Народу навалило тьма: все лавки человеческой кашей забиты, все проходы, на подступах толкутся к стадиону, мальчишки на деревьях гроздьями висят, прослышав, что воскресла, вернулась из небытия большая, небывалая новая-старая команда, те игроки былых «Динамо» и «Локомотива», чьи имена с благоговением, с придыханием произносятся, с железным знанием о чуде, творимом чуть не каждое мгновение на поле… Семь, восемь, девять… — ноль счет, неинтересно уже даже, можно расходиться, чего без толку мучить и так уж вкатанных в газон мадьяр, судья свисток дает финальный, все аплодируют: и киевский плененный люд, и люди высшей расы в униформе, покорители, что занимают на трибунах лучшие места… все очарованы, наелись быстротечной, сгорающей мгновенно, невосстановимо неподражаемой футбольной красотой.

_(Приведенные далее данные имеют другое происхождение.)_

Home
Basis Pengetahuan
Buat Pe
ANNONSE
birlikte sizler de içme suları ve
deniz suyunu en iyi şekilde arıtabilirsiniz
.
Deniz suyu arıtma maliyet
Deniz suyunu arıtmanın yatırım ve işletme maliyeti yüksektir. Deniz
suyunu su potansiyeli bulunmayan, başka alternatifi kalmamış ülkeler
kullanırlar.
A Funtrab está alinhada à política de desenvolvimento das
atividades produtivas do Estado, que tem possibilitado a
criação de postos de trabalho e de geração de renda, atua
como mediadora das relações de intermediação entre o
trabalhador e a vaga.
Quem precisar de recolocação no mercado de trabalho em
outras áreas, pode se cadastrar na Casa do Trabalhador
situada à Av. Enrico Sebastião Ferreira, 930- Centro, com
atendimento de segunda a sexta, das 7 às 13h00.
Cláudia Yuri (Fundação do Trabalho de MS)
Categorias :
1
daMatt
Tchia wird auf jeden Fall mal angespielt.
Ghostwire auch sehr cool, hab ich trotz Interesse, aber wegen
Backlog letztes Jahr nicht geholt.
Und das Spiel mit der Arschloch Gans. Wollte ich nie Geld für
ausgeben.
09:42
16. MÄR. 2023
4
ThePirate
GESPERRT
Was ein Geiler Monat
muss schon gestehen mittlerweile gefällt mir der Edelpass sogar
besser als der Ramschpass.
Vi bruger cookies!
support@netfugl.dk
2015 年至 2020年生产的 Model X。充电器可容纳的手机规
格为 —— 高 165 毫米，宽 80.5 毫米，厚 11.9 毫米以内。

В сарайчике, где дворницкие метлы и совки, у поля переодеваются: прилипшие к лопаткам, приклеенные потом к шкуре майки стягивают споро и расшнуровывают бутсы, погогатывают, о своем положении позабыв, двусмысленном.
— Накушались мадьяры по первое число.
— Ну, Клим, какую бабочку за шиворот — тот только на мгновение ворота потерял, и все, уже не дотянулся.

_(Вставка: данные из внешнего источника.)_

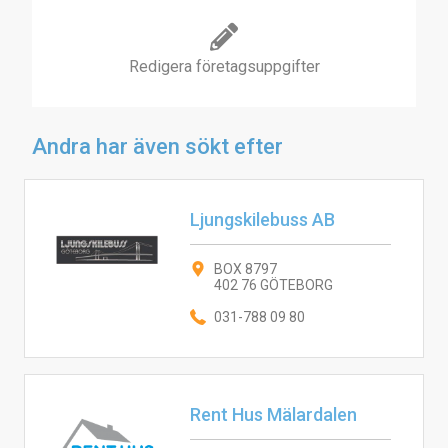
Redigera företagsuppgifter
Andra har även sökt efter
Ljungskilebuss AB
BOX 8797
402 76 GÖTEBORG
031-788 09 80
Rent Hus Mälardalen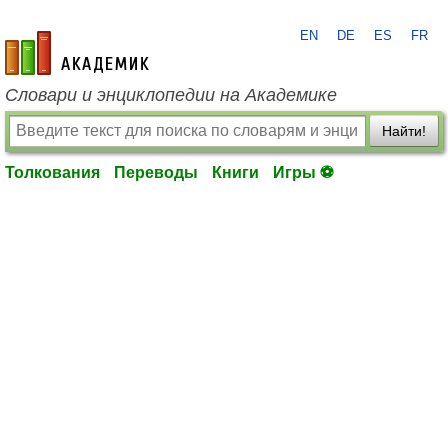
EN
DE
ES
FR
academic.ru
Словари и энциклопедии на Академике
Найти!
Толкования
Переводы
Книги
Игры ⚽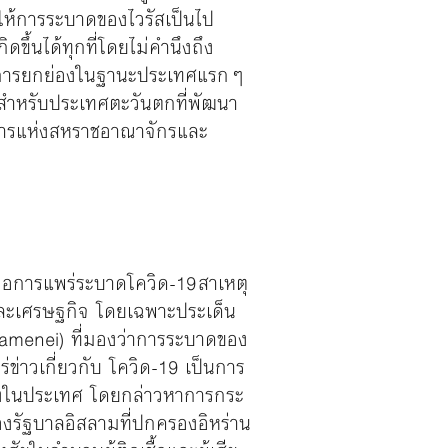
ำให้การระบาดของไวรัสเป็นไป
ดขึ้นได้ทุกที่โดยไม่คำนึงถึง
รับการยกย่องในฐานะประเทศแรกๆ
ด้สำหรับประเทศตะวันตกที่พัฒนา
กุมารแห่งสหราชอาณาจักรและ
มือการแพร่ระบาดโควิด-19 สาเหตุ
 และเศรษฐกิจ โดยเฉพาะประเด็น
Khamenei) ที่มองว่าการระบาดของ
ร่ข่าวเกี่ยวกับ โควิด-19 เป็นการ
อกตั้งในประเทศ โดยกล่าวหาการกระ
งของรัฐบาลอิสลามที่ปกครองอิหร่าน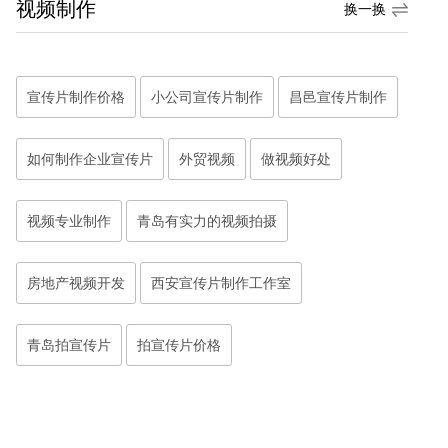
视频制作
换一换
宣传片制作价格
小公司宣传片制作
昌邑宣传片制作
如何制作企业宣传片
外贸视频
做视频好处
视频专业制作
青岛有实力的视频拍摄
房地产视频开发
西安宣传片制作工作室
青岛拍宣传片
拍宣传片价格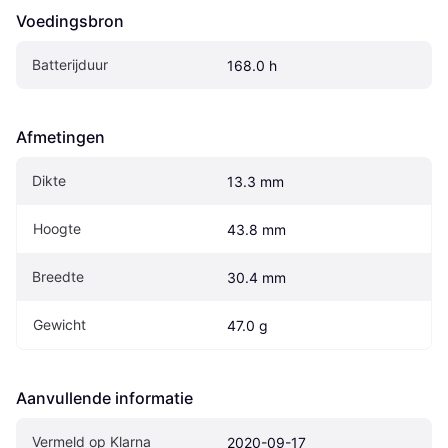
Voedingsbron
Batterijduur
168.0 h
Afmetingen
Dikte
13.3 mm
Hoogte
43.8 mm
Breedte
30.4 mm
Gewicht
47.0 g
Aanvullende informatie
Vermeld op Klarna
2020-09-17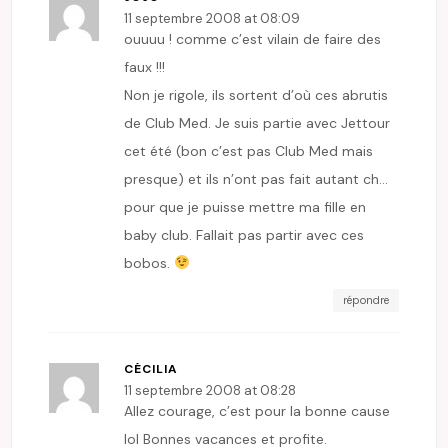
11 septembre 2008 at 08:09
ouuuu ! comme c’est vilain de faire des
faux !!!
Non je rigole, ils sortent d’où ces abrutis
de Club Med. Je suis partie avec Jettour
cet été (bon c’est pas Club Med mais
presque) et ils n’ont pas fait autant ch…
pour que je puisse mettre ma fille en
baby club. Fallait pas partir avec ces
bobos.
répondre
CÉCILIA
11 septembre 2008 at 08:28
Allez courage, c’est pour la bonne cause
lol Bonnes vacances et profite.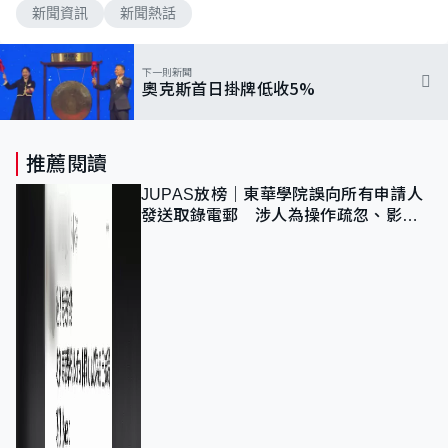
新聞資訊
新聞熱話
下一則新聞
奧克斯首日掛牌低收5%
推薦閱讀
JUPAS放榜｜東華學院誤向所有申請人
發送取錄電郵 涉人為操作疏忽、影響
11,139人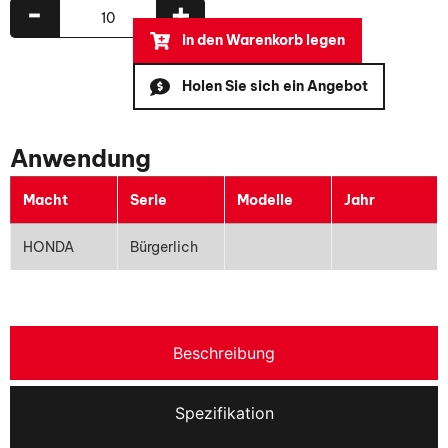
-
+
in den Warenkorb legen
Holen Sie sich ein Angebot
Anwendung
Macht
Serie
Modelle
Jahr
HONDA
Bürgerlich
Beschreibung
Spezifikation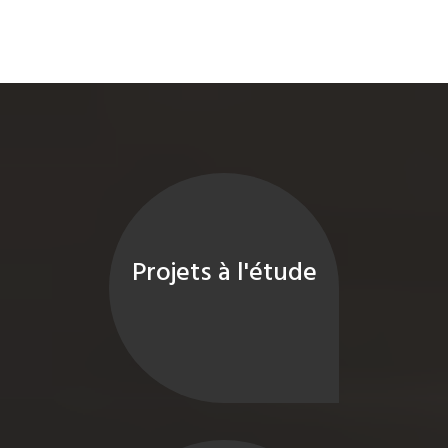
Projets à l'étude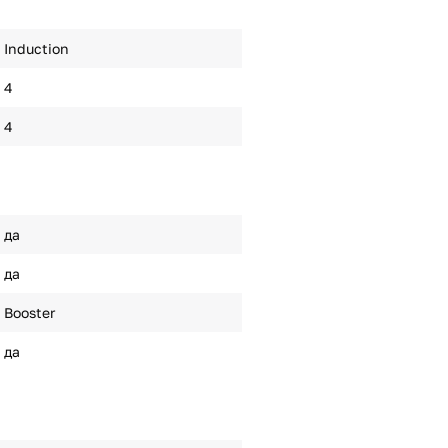
Induction
4
4
да
да
Booster
да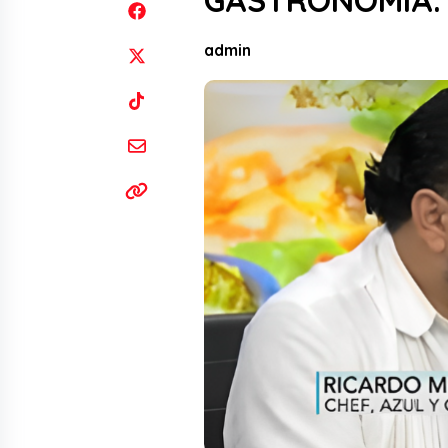
GASTRONOMÍA: “
admin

— Да ну, чего? Заслуги разве много в том? Все равно как слепых объедать. Вот одноногих перебегали — иначе и не скажешь.
— Артиллеристы эти — тоже ступоры.
— Смотри-ка, «руховцы» пожаловали.
И верно: Кривченя стоял на пороге, в своем бостоновом, с иголочки костюме, победной, молодой, сытой крепостью сияя… но только чужой, не своей, ему ее дали, вместе с пайком усиленным, как часть пайка, и так же запросто могли забрать… и силы нет его на то, чтоб воспротивиться, чтоб удержаться в жизни, уцелеть, если хозяин передумает, прикажет бросить на расклев слетевшемуся воронью. С ним были Жданов и Михайличенко — слабым раствором своего вальяжно-самоуверенного предводителя; какая-то ублюдочная радость своей причастности к немецкой победившей силе была в их лицах, вот это ощущение того, что взяли под крыло… какие дураки… неужто верят совершенно в то, что эта сила навсегда, что под ногами не проломится, что фронт не двинется обратно, не покатится живым кровоточащим валом, всей человеческой мощью глубинных недр разбуженной России… неужто верят в то, что немцы заберут с собой?..

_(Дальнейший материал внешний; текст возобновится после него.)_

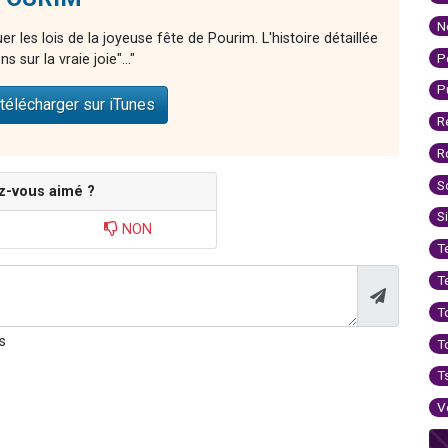
N
r les lois de la joyeuse fête de Pourim. L'histoire détaillée
P
s sur la vraie joie"..."
P
télécharger sur iTunes
R
R
S
z-vous aimé ?
S
NON
T
T
T
s
T
T
V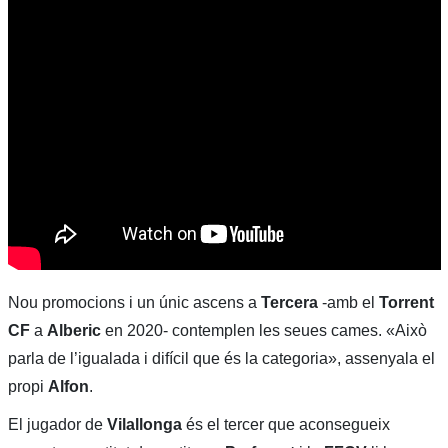
Nou promocions i un únic ascens a
Tercera
-amb el
Torrent
CF
a
Alberic
en 2020- contemplen les seues cames. «Això
parla de l’igualada i difícil que és la categoria», assenyala el
propi
Alfon
.
El jugador de
Vilallonga
és el tercer que aconsegueix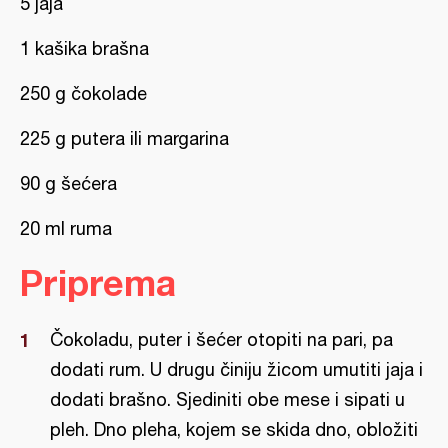
5 jaja
1 kašika brašna
250 g čokolade
225 g putera ili margarina
90 g šećera
20 ml ruma
Priprema
Čokoladu, puter i šećer otopiti na pari, pa
dodati rum. U drugu činiju žicom umutiti jaja i
dodati brašno. Sjediniti obe mese i sipati u
pleh. Dno pleha, kojem se skida dno, obložiti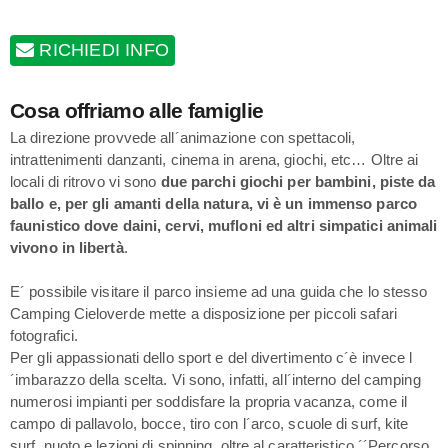
RICHIEDI INFO
Cosa offriamo alle famiglie
La direzione provvede all´animazione con spettacoli,
intrattenimenti danzanti, cinema in arena, giochi, etc… Oltre ai
locali di ritrovo vi sono
due parchi giochi per bambini, piste da
ballo e, per gli amanti della natura, vi è un immenso parco
faunistico dove daini, cervi, mufloni ed altri simpatici animali
vivono in libertà
.
E´ possibile visitare il parco insieme ad una guida che lo stesso
Camping Cieloverde mette a disposizione per piccoli safari
fotografici.
Per gli appassionati dello sport e del divertimento c´è invece l
´imbarazzo della scelta. Vi sono, infatti, all´interno del camping
numerosi impianti per soddisfare la propria vacanza, come il
campo di pallavolo, bocce, tiro con l´arco, scuole di surf, kite
surf, nuoto e lezioni di spinning, oltre al caratteristico ´´Percorso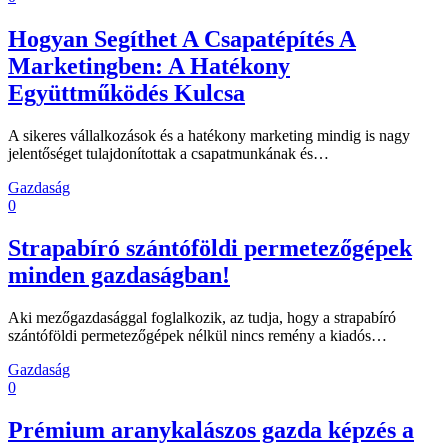
Hogyan Segíthet A Csapatépítés A
Marketingben: A Hatékony
Együttműködés Kulcsa
A sikeres vállalkozások és a hatékony marketing mindig is nagy
jelentőséget tulajdonítottak a csapatmunkának és…
Gazdaság
0
Strapabíró szántóföldi permetezőgépek
minden gazdaságban!
Aki mezőgazdasággal foglalkozik, az tudja, hogy a strapabíró
szántóföldi permetezőgépek nélkül nincs remény a kiadós…
Gazdaság
0
Prémium aranykalászos gazda képzés a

— Ну, поздравляю, киевляне, — под орех разделали. Который Клим, второй, закинул — вообще восторг. И общий строй, движение, комбинации — все как в лучшие годы. Не ожидал, не ожидал, так резво начали, как будто бы и не было войны.
— Вот ты и бойся — то ли еще будет, — осклабился, плутовски глянул на команду Кукубенко. — После еще одних мадьяров вы у нас на очереди.
— Не говорил бы гоп, пока не перепрыгнул.
— А разве ж я тебя не перепрыгивал? Ты вспомни, Жор, как мы вас возили и размазывали. Ничего не поделаешь — класс.
— Ты что пришел-то, Жор? — спросил по пояс голый Свиридовский, свернувший себе козью ножку.
— Ну как чего? Поздравить. Хотите — выпить за победу.
— А мы не потребляем, — сказал Кузьменко, — форму бережем.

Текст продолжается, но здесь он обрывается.